It doesn’t have to take two days to get to Oban; It can easily be done in one, but that would be missing the point, wouldn’t it? This is an adventure, you see, and adventures need to start with epic journeys, squid fights, an escape from burning wreckage and being stuck in a large cooking pot with bare-breasted savages dancing about with spears.
And that is just not going to happen if you rush headlong to your start point in one day.
And that’s how I found myself snoozing in the warm sunshine on a London park bench in Russell Square, having woken up to some light snoring. The natives seemed restless, scurrying across this little oasis in small gangs armed with briefcases and brollies, giving my bench a wide berth. Some were particularly attractive, and I dreamed of a hot & steamy death. There might have been silk ropes, oils and alcohol involved: It’s all a bit hazy now.
But, in one bound I was free, and so made my escape northwards (you’ll hear a lot about “north” in the next week or so) to Tavistock Square, where, hoping for sage advice, I communed with that nice Mr Ghandi. He mumbled something about avoiding alcohol, women and squid-fights. With a slightly fuzzy head after a really lovely late lunch with an old girlfriend, I decided to carry on with the trek north.
Next stop was the Euston Tap, which had been recommended to me some time ago, by that inveterate lush, Randy Howell, as a good joint for real ales.
Well, credit where credit’s due: This jewel-case did in fact carry a few gems and I recall trying ‘Buxton Moor Top’ before the spiral staircase to the upper deck defeated both me and my rucksack’s further vertical progress.
There was nothing for it but to head in a northerly direction once more, and so with my loins re-girded, I struck out for the Bree Louise, to meet up with two sleeper trains’ of Challengers. Phil, Andy & I were on the 11:50pm to Glasgow, but there was also the 9:15 to Fort William & Inverness to meet up with as well. And here are some of the Challengers for both those trains.

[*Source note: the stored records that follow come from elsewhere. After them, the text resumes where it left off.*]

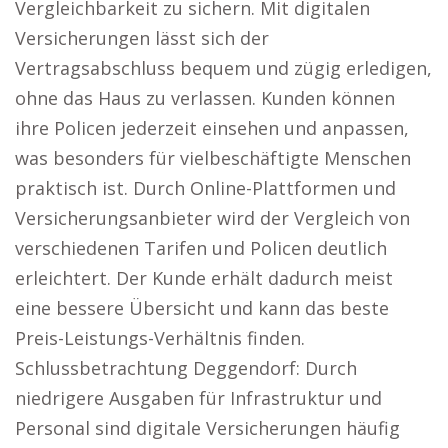
Vergleichbarkeit zu sichern. Mit digitalen
Versicherungen lässt sich der
Vertragsabschluss bequem und zügig erledigen,
ohne das Haus zu verlassen. Kunden können
ihre Policen jederzeit einsehen und anpassen,
was besonders für vielbeschäftigte Menschen
praktisch ist. Durch Online-Plattformen und
Versicherungsanbieter wird der Vergleich von
verschiedenen Tarifen und Policen deutlich
erleichtert. Der Kunde erhält dadurch meist
eine bessere Übersicht und kann das beste
Preis-Leistungs-Verhältnis finden.
Schlussbetrachtung Deggendorf: Durch
niedrigere Ausgaben für Infrastruktur und
Personal sind digitale Versicherungen häufig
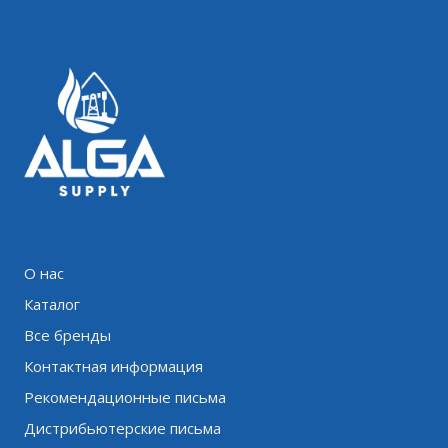
О нас
Каталог
Все бренды
Контактная информация
Рекомендационные письма
Дистрибьютерские письма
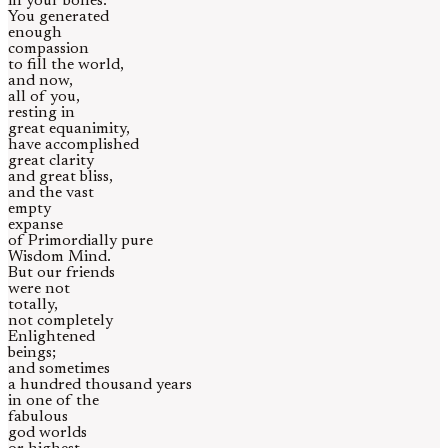
in your bones.
You generated
enough
compassion
to fill the world,
and now,
all of you,
resting in
great equanimity,
have accomplished
great clarity
and great bliss,
and the vast
empty
expanse
of Primordially pure
Wisdom Mind.
But our friends
were not
totally,
not completely
Enlightened
beings;
and sometimes
a hundred thousand years
in one of the
fabulous
god worlds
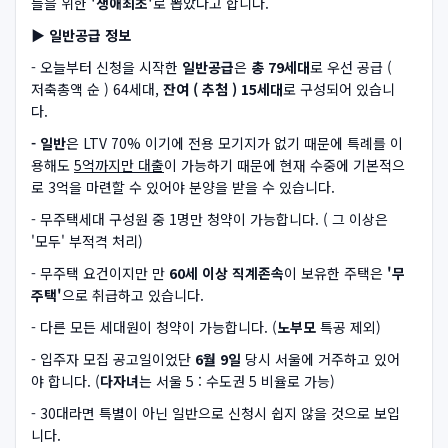
들을 위한
'생애최초'
로 뽑았다고 합니다.
▶ 일반공급 정보
- 오늘부터 신청을 시작한
일반공급
은
총 79세대
로 우선 공급 (
저축총액 순 ) 64세대,
잔여 ( 추첨 ) 15세대
로 구성되어 있습니
다.
- 일반
은 LTV 70% 이기에 전용 모기지가 없기 때문에 특례를 이
용해도
5억까지만 대출
이 가능하기 때문에 현재 수중에 기본적으
로 3억을 마련할 수 있어야 분양을 받을 수 있습니다.
- 무주택세대 구성원 중 1명만 청약이 가능합니다. ( 그 이상은
'모두' 부적격 처리)
- 무주택 요건이지만 만
60세 이상 직계존속
이 보유한 주택은
'무
주택'
으로 취급하고 있습니다.
- 다른 모든 세대원이 청약이 가능합니다. (
노부모
특공 제외)
- 입주자 모집 공고일이었단
6월 9일
당시 서울에 거주하고 있어
야 합니다. (
다자녀
는 서울 5 : 수도권 5 비율로 가능)
- 30대라면 특별이 아닌 일반으로 신청시 쉽지 않을 것으로 보입
니다.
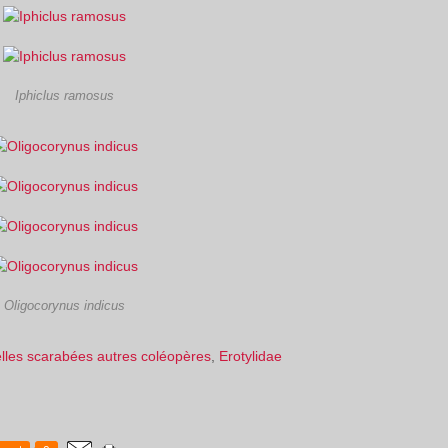
Iphiclus ramosus
Oligocorynus indicus
elles scarabées autres coléopères
,
Erotylidae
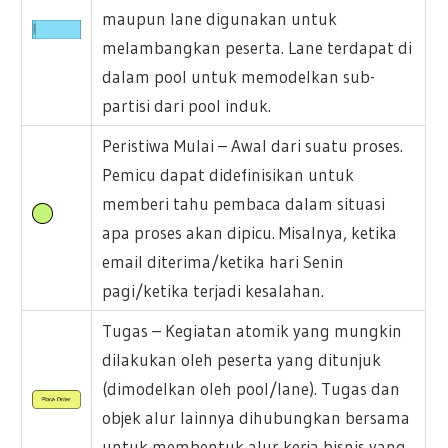
maupun lane digunakan untuk
melambangkan peserta. Lane terdapat di
dalam pool untuk memodelkan sub-
partisi dari pool induk.
Peristiwa Mulai – Awal dari suatu proses.
Pemicu dapat didefinisikan untuk
memberi tahu pembaca dalam situasi
apa proses akan dipicu. Misalnya, ketika
email diterima/ketika hari Senin
pagi/ketika terjadi kesalahan.
Tugas – Kegiatan atomik yang mungkin
dilakukan oleh peserta yang ditunjuk
(dimodelkan oleh pool/lane). Tugas dan
objek alur lainnya dihubungkan bersama
untuk membentuk alur kerja bisnis yang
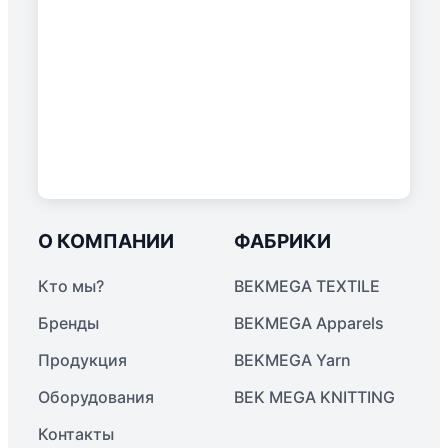
О КОМПАНИИ
ФАБРИКИ
Кто мы?
BEKMEGA TEXTILE
Бренды
BEKMEGA Apparels
Продукция
BEKMEGA Yarn
Оборудования
BEK MEGA KNITTING
Контакты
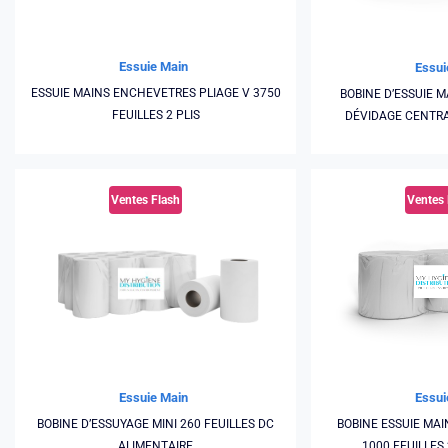
Essuie Main
Essui
ESSUIE MAINS ENCHEVETRES PLIAGE V 3750
BOBINE D’ESSUIE 
FEUILLES 2 PLIS
DÉVIDAGE CENTR
Ventes Flash
Ventes 
Essui
Essuie Main
BOBINE ESSUIE MAI
BOBINE D’ESSUYAGE MINI 260 FEUILLES DC
1000 FEUILLES
ALIMENTAIRE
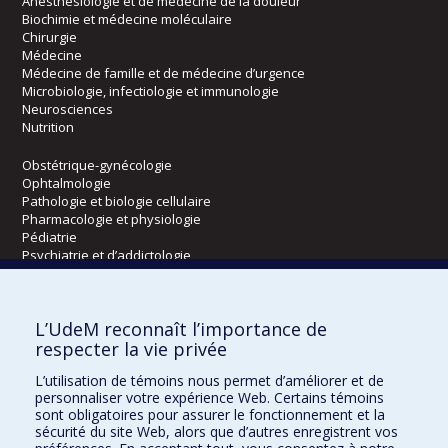
Anesthésiologie et de médecine de la douleur
Biochimie et médecine moléculaire
Chirurgie
Médecine
Médecine de famille et de médecine d’urgence
Microbiologie, infectiologie et immunologie
Neurosciences
Nutrition
Obstétrique-gynécologie
Ophtalmologie
Pathologie et biologie cellulaire
Pharmacologie et physiologie
Pédiatrie
Psychiatrie et d’addictologie
Radiologie, radio-oncologie et médecine nucléaire
L’UdeM reconnaît l’importance de
Écoles
respecter la vie privée
Kinésiologie et des sciences de l’activité physique
L’utilisation de témoins nous permet d’améliorer et de
Orthophonie et audiologie
personnaliser votre expérience Web. Certains témoins
Réadaptation
sont obligatoires pour assurer le fonctionnement et la
sécurité du site Web, alors que d’autres enregistrent vos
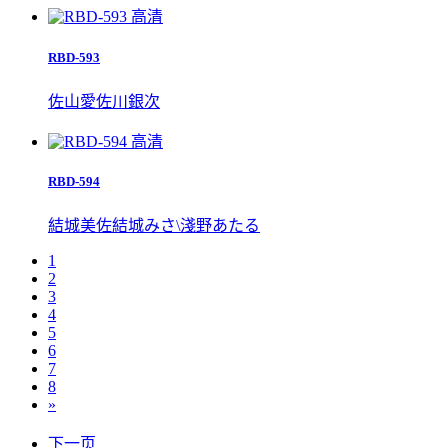
高清
RBD-593
佐山愛
佐川銀次
高清
RBD-594
結城美佐
結城みさ\
淺野あたる
1
2
3
4
5
6
7
8
»
下一页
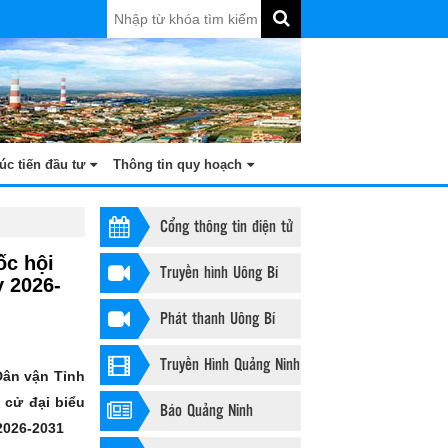
úc tiến đầu tư
Thông tin quy hoạch
Cổng thông tin điện tử
ốc hội
Truyền hình Uông Bí
ỳ 2026-
Phát thanh Uông Bí
Truyền Hình Quảng Ninh
Dân vận Tỉnh
 cử đại biểu
Báo Quảng Ninh
2026-2031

[PICTURES COURTESY OF JOHN]
At some point in the evening, strong hallucinogenic drugs were shared out. Mad’n’Bad blamed me. I blamed Jane. If that’s what nicotine does to your brain I’ll nip out now and buy twenty massive Havana's.
The 11:50 sleeper isn’t a great ride. As soon as your head hits the pillow, the uniformed storm-trooper is bashing your door down with a cup of luke-warm coffee and two fingers of shortcake. It’s a very rude, early awakening which has none of the charms of the longer, more relaxed service of the 9:15.
However, it does take you north, to Glasgow.
Queen Street Station slowly filled with society’s ne’er-do-wells, all sporting impossibly heavy rucksacks and a disgustingly healthy cleanliness, that would inevitably dissolve into a quagmirey mess of tick bites and body odour in a matter of days. One chap was sporting the very latest in technical bin-liners and he assured the curious onlookers that it was bomb-proof, barbed wire proof and up to the job. We never saw the garment again…
Our train trundled into Oban and we were soon in our room at the Youth Hostel, looking over to Mull:
There was the small matter of one member of our party, who shall remain nameless, disporting himself at the window as two young ladies passed by below. We shall draw a veil over the incident and it won’t be mentioned again. What happens on the Challenge stays on the Challenge. After a small gratuity was paid, the girls agreed not to take the matter any further.
The other members of our party concentrated their efforts on the scenic splendours of the evening:
Lord Elpus was chucked into the Power Shower, (set on “stun”) and his sins were flayed from his miserable debauched flesh.
We all slept nervously in our bunks, with Andy dreaming of footless pregnant women and Phil had mad axe-men smashing down our bedroom door.